6. Growth Dashboard (get_growth_profile)¶
Module: agent/workflow_recorder.py — get_growth_profile()
It walks all workflow JSON files and aggregates:
- Session counts, 👍/👎 counts, satisfaction rate
- Domain buckets —
_classify_domain()scores user text + table names against built-in keyword lists (_DOMAIN_KEYWORDS) plusdata/custom_domains.json(user-defined domains from the UI) - Tool frequency across steps
- Efficiency — compares average duration and step count between early and recent half of sessions (when enough data)
- Timeline events — e.g. when
skill_distilledappears - Milestones — derived in the same function from counts and events
The frontend calls GET /api/growth/profile to render the Growth Dashboard.
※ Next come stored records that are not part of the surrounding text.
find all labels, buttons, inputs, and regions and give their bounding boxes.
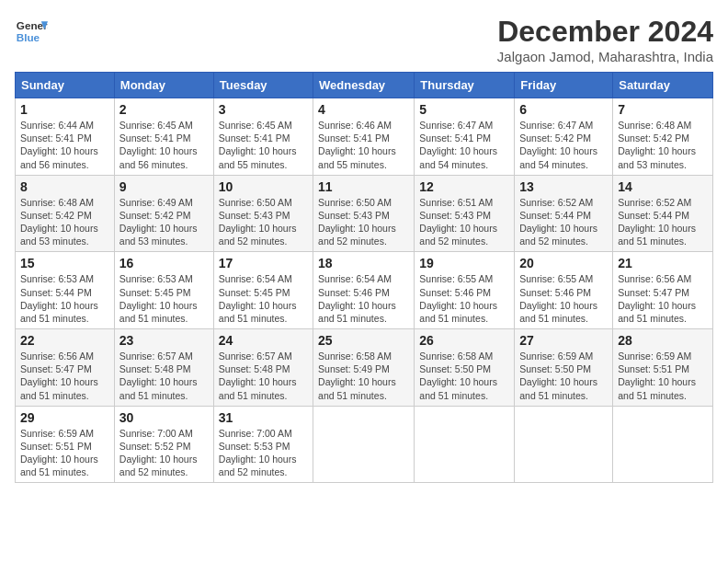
day-number: 24 <box>219 333 308 348</box>
day-info: Sunrise: 6:51 AMSunset: 5:43 PMDaylight:… <box>419 196 509 248</box>
table-row: 12 Sunrise: 6:51 AMSunset: 5:43 PMDaylig… <box>415 175 515 252</box>
header-wednesday: Wednesday <box>313 73 415 98</box>
table-row: 9 Sunrise: 6:49 AMSunset: 5:42 PMDayligh… <box>114 175 213 252</box>
day-info: Sunrise: 6:55 AMSunset: 5:46 PMDaylight:… <box>419 272 509 325</box>
table-row: 25 Sunrise: 6:58 AMSunset: 5:49 PMDaylig… <box>313 329 415 407</box>
table-row <box>415 406 515 483</box>
calendar-week-row: 29 Sunrise: 6:59 AMSunset: 5:51 PMDaylig… <box>16 406 713 483</box>
day-info: Sunrise: 6:47 AMSunset: 5:42 PMDaylight:… <box>519 119 608 171</box>
page-subtitle: Jalgaon Jamod, Maharashtra, India <box>497 49 713 64</box>
day-number: 30 <box>119 410 209 425</box>
table-row: 8 Sunrise: 6:48 AMSunset: 5:42 PMDayligh… <box>16 175 115 252</box>
day-number: 7 <box>618 102 708 117</box>
day-info: Sunrise: 6:45 AMSunset: 5:41 PMDaylight:… <box>119 119 209 171</box>
day-number: 25 <box>318 333 409 348</box>
title-area: December 2024 Jalgaon Jamod, Maharashtra… <box>497 15 713 64</box>
header-saturday: Saturday <box>613 73 713 98</box>
day-number: 19 <box>419 256 509 270</box>
day-info: Sunrise: 6:52 AMSunset: 5:44 PMDaylight:… <box>618 196 708 248</box>
svg-text:Blue: Blue <box>17 31 40 43</box>
day-number: 6 <box>519 102 608 117</box>
day-info: Sunrise: 6:59 AMSunset: 5:50 PMDaylight:… <box>519 350 608 402</box>
table-row: 10 Sunrise: 6:50 AMSunset: 5:43 PMDaylig… <box>213 175 313 252</box>
day-number: 31 <box>219 410 308 425</box>
calendar-week-row: 15 Sunrise: 6:53 AMSunset: 5:44 PMDaylig… <box>16 252 713 329</box>
day-info: Sunrise: 6:56 AMSunset: 5:47 PMDaylight:… <box>20 350 109 402</box>
table-row: 17 Sunrise: 6:54 AMSunset: 5:45 PMDaylig… <box>213 252 313 329</box>
day-info: Sunrise: 6:59 AMSunset: 5:51 PMDaylight:… <box>618 350 708 402</box>
header-friday: Friday <box>515 73 613 98</box>
day-info: Sunrise: 6:50 AMSunset: 5:43 PMDaylight:… <box>318 196 409 248</box>
logo-icon: General Blue <box>15 15 48 48</box>
table-row: 24 Sunrise: 6:57 AMSunset: 5:48 PMDaylig… <box>213 329 313 407</box>
table-row: 15 Sunrise: 6:53 AMSunset: 5:44 PMDaylig… <box>16 252 115 329</box>
day-info: Sunrise: 6:57 AMSunset: 5:48 PMDaylight:… <box>219 350 308 402</box>
day-number: 20 <box>519 256 608 270</box>
day-info: Sunrise: 6:54 AMSunset: 5:46 PMDaylight:… <box>318 272 409 325</box>
day-number: 27 <box>519 333 608 348</box>
day-info: Sunrise: 6:48 AMSunset: 5:42 PMDaylight:… <box>20 196 109 248</box>
day-info: Sunrise: 6:53 AMSunset: 5:44 PMDaylight:… <box>20 272 109 325</box>
day-number: 8 <box>20 179 109 194</box>
logo: General Blue <box>15 15 48 48</box>
table-row <box>515 406 613 483</box>
table-row <box>613 406 713 483</box>
day-number: 26 <box>419 333 509 348</box>
day-info: Sunrise: 6:46 AMSunset: 5:41 PMDaylight:… <box>318 119 409 171</box>
day-number: 14 <box>618 179 708 194</box>
day-info: Sunrise: 6:50 AMSunset: 5:43 PMDaylight:… <box>219 196 308 248</box>
day-number: 15 <box>20 256 109 270</box>
table-row: 7 Sunrise: 6:48 AMSunset: 5:42 PMDayligh… <box>613 98 713 176</box>
calendar-table: Sunday Monday Tuesday Wednesday Thursday… <box>15 72 713 483</box>
day-number: 17 <box>219 256 308 270</box>
day-info: Sunrise: 6:58 AMSunset: 5:49 PMDaylight:… <box>318 350 409 402</box>
day-number: 29 <box>20 410 109 425</box>
day-number: 10 <box>219 179 308 194</box>
table-row: 31 Sunrise: 7:00 AMSunset: 5:53 PMDaylig… <box>213 406 313 483</box>
table-row: 13 Sunrise: 6:52 AMSunset: 5:44 PMDaylig… <box>515 175 613 252</box>
day-number: 22 <box>20 333 109 348</box>
day-number: 2 <box>119 102 209 117</box>
day-info: Sunrise: 6:48 AMSunset: 5:42 PMDaylight:… <box>618 119 708 171</box>
day-number: 21 <box>618 256 708 270</box>
day-info: Sunrise: 6:53 AMSunset: 5:45 PMDaylight:… <box>119 272 209 325</box>
table-row: 27 Sunrise: 6:59 AMSunset: 5:50 PMDaylig… <box>515 329 613 407</box>
day-info: Sunrise: 6:57 AMSunset: 5:48 PMDaylight:… <box>119 350 209 402</box>
day-number: 18 <box>318 256 409 270</box>
table-row: 30 Sunrise: 7:00 AMSunset: 5:52 PMDaylig… <box>114 406 213 483</box>
table-row: 1 Sunrise: 6:44 AMSunset: 5:41 PMDayligh… <box>16 98 115 176</box>
table-row: 28 Sunrise: 6:59 AMSunset: 5:51 PMDaylig… <box>613 329 713 407</box>
day-info: Sunrise: 6:45 AMSunset: 5:41 PMDaylight:… <box>219 119 308 171</box>
header-thursday: Thursday <box>415 73 515 98</box>
day-number: 23 <box>119 333 209 348</box>
table-row <box>313 406 415 483</box>
table-row: 29 Sunrise: 6:59 AMSunset: 5:51 PMDaylig… <box>16 406 115 483</box>
table-row: 2 Sunrise: 6:45 AMSunset: 5:41 PMDayligh… <box>114 98 213 176</box>
day-info: Sunrise: 7:00 AMSunset: 5:53 PMDaylight:… <box>219 427 308 479</box>
table-row: 16 Sunrise: 6:53 AMSunset: 5:45 PMDaylig… <box>114 252 213 329</box>
day-number: 3 <box>219 102 308 117</box>
table-row: 19 Sunrise: 6:55 AMSunset: 5:46 PMDaylig… <box>415 252 515 329</box>
day-info: Sunrise: 6:59 AMSunset: 5:51 PMDaylight:… <box>20 427 109 479</box>
table-row: 11 Sunrise: 6:50 AMSunset: 5:43 PMDaylig… <box>313 175 415 252</box>
page-title: December 2024 <box>497 15 713 49</box>
day-info: Sunrise: 6:55 AMSunset: 5:46 PMDaylight:… <box>519 272 608 325</box>
header-sunday: Sunday <box>16 73 115 98</box>
table-row: 21 Sunrise: 6:56 AMSunset: 5:47 PMDaylig… <box>613 252 713 329</box>
table-row: 6 Sunrise: 6:47 AMSunset: 5:42 PMDayligh… <box>515 98 613 176</box>
table-row: 3 Sunrise: 6:45 AMSunset: 5:41 PMDayligh… <box>213 98 313 176</box>
day-info: Sunrise: 6:44 AMSunset: 5:41 PMDaylight:… <box>20 119 109 171</box>
day-info: Sunrise: 6:54 AMSunset: 5:45 PMDaylight:… <box>219 272 308 325</box>
calendar-week-row: 8 Sunrise: 6:48 AMSunset: 5:42 PMDayligh… <box>16 175 713 252</box>
day-info: Sunrise: 6:47 AMSunset: 5:41 PMDaylight:… <box>419 119 509 171</box>
day-number: 4 <box>318 102 409 117</box>
day-info: Sunrise: 7:00 AMSunset: 5:52 PMDaylight:… <box>119 427 209 479</box>
day-number: 12 <box>419 179 509 194</box>
table-row: 14 Sunrise: 6:52 AMSunset: 5:44 PMDaylig… <box>613 175 713 252</box>
table-row: 22 Sunrise: 6:56 AMSunset: 5:47 PMDaylig… <box>16 329 115 407</box>
table-row: 20 Sunrise: 6:55 AMSunset: 5:46 PMDaylig… <box>515 252 613 329</box>
day-number: 5 <box>419 102 509 117</box>
day-info: Sunrise: 6:52 AMSunset: 5:44 PMDaylight:… <box>519 196 608 248</box>
table-row: 4 Sunrise: 6:46 AMSunset: 5:41 PMDayligh… <box>313 98 415 176</box>
calendar-header-row: Sunday Monday Tuesday Wednesday Thursday… <box>16 73 713 98</box>
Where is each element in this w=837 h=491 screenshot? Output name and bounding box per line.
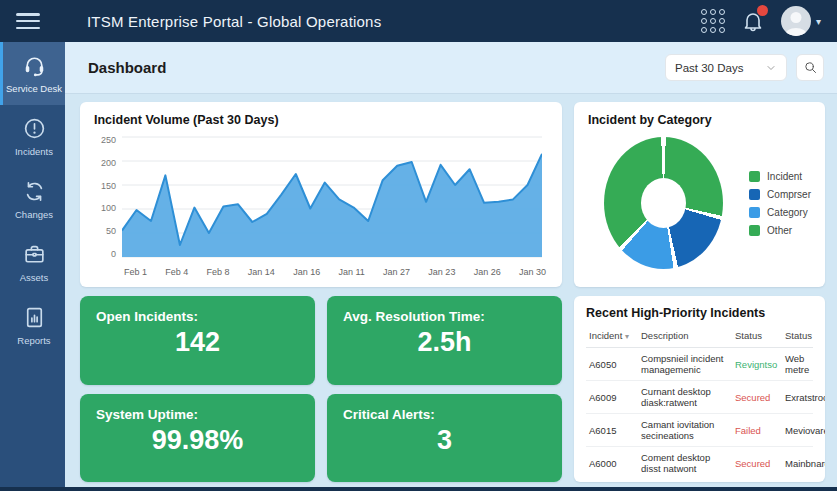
sidebar: Service Desk Incidents Changes Assets Re… xyxy=(0,42,65,491)
kpi-label: Avg. Resolution Time: xyxy=(343,309,546,324)
incidents-table-head: Incident ▾DescriptionStatusStatus xyxy=(586,325,813,348)
x-tick-label: Jan 14 xyxy=(248,267,275,277)
legend-swatch xyxy=(749,171,760,182)
hamburger-menu-icon[interactable] xyxy=(16,13,40,29)
column-header[interactable]: Description xyxy=(638,325,732,348)
content-area: Dashboard Past 30 Days Incident Volume (… xyxy=(65,42,837,491)
bottom-edge-bar xyxy=(0,487,837,491)
sidebar-item-incidents[interactable]: Incidents xyxy=(0,105,65,168)
sidebar-item-assets[interactable]: Assets xyxy=(0,231,65,294)
cell-status2: Mainbnarce xyxy=(782,447,813,480)
area-chart-x-axis: Feb 1Feb 4Feb 8Jan 14Jan 16Jan 11Jan 27J… xyxy=(122,267,548,277)
incident-volume-title: Incident Volume (Past 30 Days) xyxy=(94,113,548,127)
legend-swatch xyxy=(749,225,760,236)
dashboard-grid: Incident Volume (Past 30 Days) 250200150… xyxy=(65,94,837,482)
area-chart-y-axis: 250200150100500 xyxy=(94,135,122,259)
incident-category-card: Incident by Category Incident Comprser C… xyxy=(574,102,825,287)
x-tick-label: Jan 16 xyxy=(293,267,320,277)
cell-status: Revigntso xyxy=(732,348,782,381)
user-menu[interactable]: ▾ xyxy=(781,6,821,36)
column-header[interactable]: Status xyxy=(732,325,782,348)
table-row[interactable]: A6015 Camant iovitation secineations Fai… xyxy=(586,414,813,447)
date-range-value: Past 30 Days xyxy=(675,62,743,74)
kpi-value: 3 xyxy=(343,425,546,456)
legend-swatch xyxy=(749,207,760,218)
date-range-dropdown[interactable]: Past 30 Days xyxy=(665,54,787,81)
incidents-table-body: A6050 Compsnieil incident managemenic Re… xyxy=(586,348,813,480)
cell-status2: Web metre xyxy=(782,348,813,381)
cell-incident-id: A6050 xyxy=(586,348,638,381)
table-row[interactable]: A6050 Compsnieil incident managemenic Re… xyxy=(586,348,813,381)
cell-status: Failed xyxy=(732,414,782,447)
sidebar-item-label: Service Desk xyxy=(6,83,62,94)
kpi-grid: Open Incidents: 142 Avg. Resolution Time… xyxy=(80,296,562,482)
legend-label: Category xyxy=(767,207,808,218)
app-grid-icon[interactable] xyxy=(701,9,725,33)
search-icon xyxy=(803,60,818,75)
sidebar-item-service-desk[interactable]: Service Desk xyxy=(0,42,65,105)
column-header[interactable]: Status xyxy=(782,325,813,348)
chevron-down-icon: ▾ xyxy=(816,16,821,27)
kpi-value: 2.5h xyxy=(343,327,546,358)
briefcase-icon xyxy=(22,242,47,267)
avatar[interactable] xyxy=(781,6,811,36)
sidebar-item-label: Reports xyxy=(17,335,50,346)
x-tick-label: Feb 8 xyxy=(207,267,230,277)
table-row[interactable]: A6009 Curnant desktop diask:ratwent Secu… xyxy=(586,381,813,414)
y-tick-label: 100 xyxy=(101,203,116,213)
sidebar-item-label: Incidents xyxy=(15,146,53,157)
cell-status2: Meviovares xyxy=(782,414,813,447)
cell-status: Secured xyxy=(732,447,782,480)
kpi-label: System Uptime: xyxy=(96,407,299,422)
page-toolbar: Dashboard Past 30 Days xyxy=(65,42,837,94)
y-tick-label: 250 xyxy=(101,135,116,145)
incidents-table-title: Recent High-Priority Incidents xyxy=(586,306,813,320)
bell-icon[interactable] xyxy=(741,9,765,33)
area-chart-plot xyxy=(122,135,542,259)
kpi-critical-alerts: Critical Alerts: 3 xyxy=(327,394,562,483)
table-row[interactable]: A6000 Coment desktop disst natwont Secur… xyxy=(586,447,813,480)
x-tick-label: Feb 4 xyxy=(165,267,188,277)
cell-incident-id: A6015 xyxy=(586,414,638,447)
kpi-open-incidents: Open Incidents: 142 xyxy=(80,296,315,385)
kpi-label: Open Incidents: xyxy=(96,309,299,324)
sort-icon[interactable]: ▾ xyxy=(625,332,629,341)
sidebar-item-changes[interactable]: Changes xyxy=(0,168,65,231)
cell-description: Coment desktop disst natwont xyxy=(638,447,732,480)
cell-description: Compsnieil incident managemenic xyxy=(638,348,732,381)
legend-item: Category xyxy=(749,207,811,218)
cell-description: Camant iovitation secineations xyxy=(638,414,732,447)
legend-label: Other xyxy=(767,225,792,236)
cell-status2: Exratstroct xyxy=(782,381,813,414)
legend-label: Comprser xyxy=(767,189,811,200)
kpi-system-uptime: System Uptime: 99.98% xyxy=(80,394,315,483)
high-priority-incidents-card: Recent High-Priority Incidents Incident … xyxy=(574,296,825,482)
kpi-avg-resolution-time: Avg. Resolution Time: 2.5h xyxy=(327,296,562,385)
search-button[interactable] xyxy=(796,54,824,81)
chevron-down-icon xyxy=(765,62,777,74)
sync-icon xyxy=(22,179,47,204)
x-tick-label: Feb 1 xyxy=(124,267,147,277)
page-title: Dashboard xyxy=(88,59,166,76)
cell-status: Secured xyxy=(732,381,782,414)
incidents-table: Incident ▾DescriptionStatusStatus A6050 … xyxy=(586,325,813,479)
legend-swatch xyxy=(749,189,760,200)
cell-incident-id: A6000 xyxy=(586,447,638,480)
y-tick-label: 150 xyxy=(101,181,116,191)
legend-item: Comprser xyxy=(749,189,811,200)
donut-chart xyxy=(604,137,723,269)
cell-incident-id: A6009 xyxy=(586,381,638,414)
top-bar: ITSM Enterprise Portal - Global Operatio… xyxy=(0,0,837,42)
cell-description: Curnant desktop diask:ratwent xyxy=(638,381,732,414)
y-tick-label: 0 xyxy=(111,249,116,259)
y-tick-label: 200 xyxy=(101,158,116,168)
incident-volume-chart: 250200150100500 Feb 1Feb 4Feb 8Jan 14Jan… xyxy=(94,135,548,277)
x-tick-label: Jan 23 xyxy=(428,267,455,277)
sidebar-item-reports[interactable]: Reports xyxy=(0,294,65,357)
kpi-label: Critical Alerts: xyxy=(343,407,546,422)
app-title: ITSM Enterprise Portal - Global Operatio… xyxy=(87,13,381,30)
x-tick-label: Jan 11 xyxy=(338,267,364,277)
alert-circle-icon xyxy=(22,116,47,141)
column-header[interactable]: Incident ▾ xyxy=(586,325,638,348)
kpi-value: 142 xyxy=(96,327,299,358)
7. API summary (evolution-related)¶
| Endpoint | Purpose |
|---|---|
POST /api/workflow/{session_id}/feedback |
👍/👎; may trigger try_improve and return skill_upgraded |
POST /api/skills/discover |
Run pattern discovery; returns suggestions |
POST /api/skills/{slug}/improve |
Manually trigger skill upgrade from bad workflows |
GET /api/growth/profile |
Growth Dashboard payload |
POST /api/growth/domains |
Add custom domain keywords (custom_domains.json) |
GET /api/workflows |
List recent workflow metadata |
Chat streaming may emit SSE events such as workflow_id, skill_learned, and implicit_feedback_applied — see app.py and static/app.js.
8. Files to read in the repo¶
| Path | Content |
|---|---|
agent/workflow_recorder.py |
Workflow schema, feedback updates, find_recurring_patterns, get_growth_profile, domain keywords |
agent/skill_distiller.py |
try_distill, discover, try_improve, pattern mining |
agent/executor.py |
Saves workflow after run; calls try_distill when auto_learn is on |
skills/registry.py |
Package CRUD, versioning, record_feedback, upgrade_package |
app.py |
HTTP routes, implicit feedback, workflow feedback → upgrade |
9. Limitations (honest scope)¶
- No gradient training — evolution is prompt + JSON skill files, not model fine-tuning.
- Pattern discovery is driven by identical tool sequences and heuristics; similar-but-not-identical workflows may need manual skill authoring.
- Domain labels are keyword-based; they are for reporting and UX, not ground-truth classification.
For product-level behaviour (Plan Mode, multi-agent, memory), see Features and Architecture.